_BRIEF_
Nothing but the lines from the one that contains "unrechtmäßig geschah/geschieht, können" through the end of the data should be reproduced, and each must match exactly.

_Data records_
--

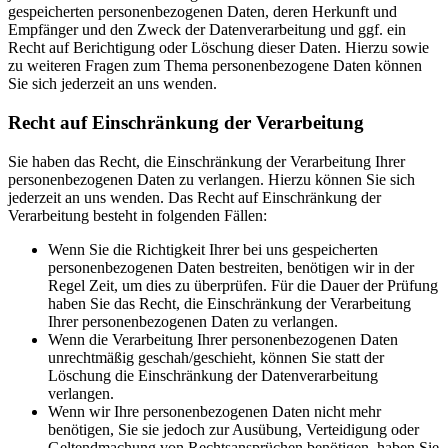
gespeicherten personenbezogenen Daten, deren Herkunft und
Empfänger und den Zweck der Datenverarbeitung und ggf. ein
Recht auf Berichtigung oder Löschung dieser Daten. Hierzu sowie
zu weiteren Fragen zum Thema personenbezogene Daten können
Sie sich jederzeit an uns wenden.
Recht auf Einschränkung der Verarbeitung
Sie haben das Recht, die Einschränkung der Verarbeitung Ihrer
personenbezogenen Daten zu verlangen. Hierzu können Sie sich
jederzeit an uns wenden. Das Recht auf Einschränkung der
Verarbeitung besteht in folgenden Fällen:
Wenn Sie die Richtigkeit Ihrer bei uns gespeicherten
personenbezogenen Daten bestreiten, benötigen wir in der
Regel Zeit, um dies zu überprüfen. Für die Dauer der Prüfung
haben Sie das Recht, die Einschränkung der Verarbeitung
Ihrer personenbezogenen Daten zu verlangen.
Wenn die Verarbeitung Ihrer personenbezogenen Daten
unrechtmäßig geschah/geschieht, können Sie statt der
Löschung die Einschränkung der Datenverarbeitung
verlangen.
Wenn wir Ihre personenbezogenen Daten nicht mehr
benötigen, Sie sie jedoch zur Ausübung, Verteidigung oder
Geltendmachung von Rechtsansprüchen benötigen, haben Sie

--

_RESPONSE TO THE EXERCISE_
unrechtmäßig geschah/geschieht, können Sie statt der
Löschung die Einschränkung der Datenverarbeitung
verlangen.
Wenn wir Ihre personenbezogenen Daten nicht mehr
benötigen, Sie sie jedoch zur Ausübung, Verteidigung oder
Geltendmachung von Rechtsansprüchen benötigen, haben Sie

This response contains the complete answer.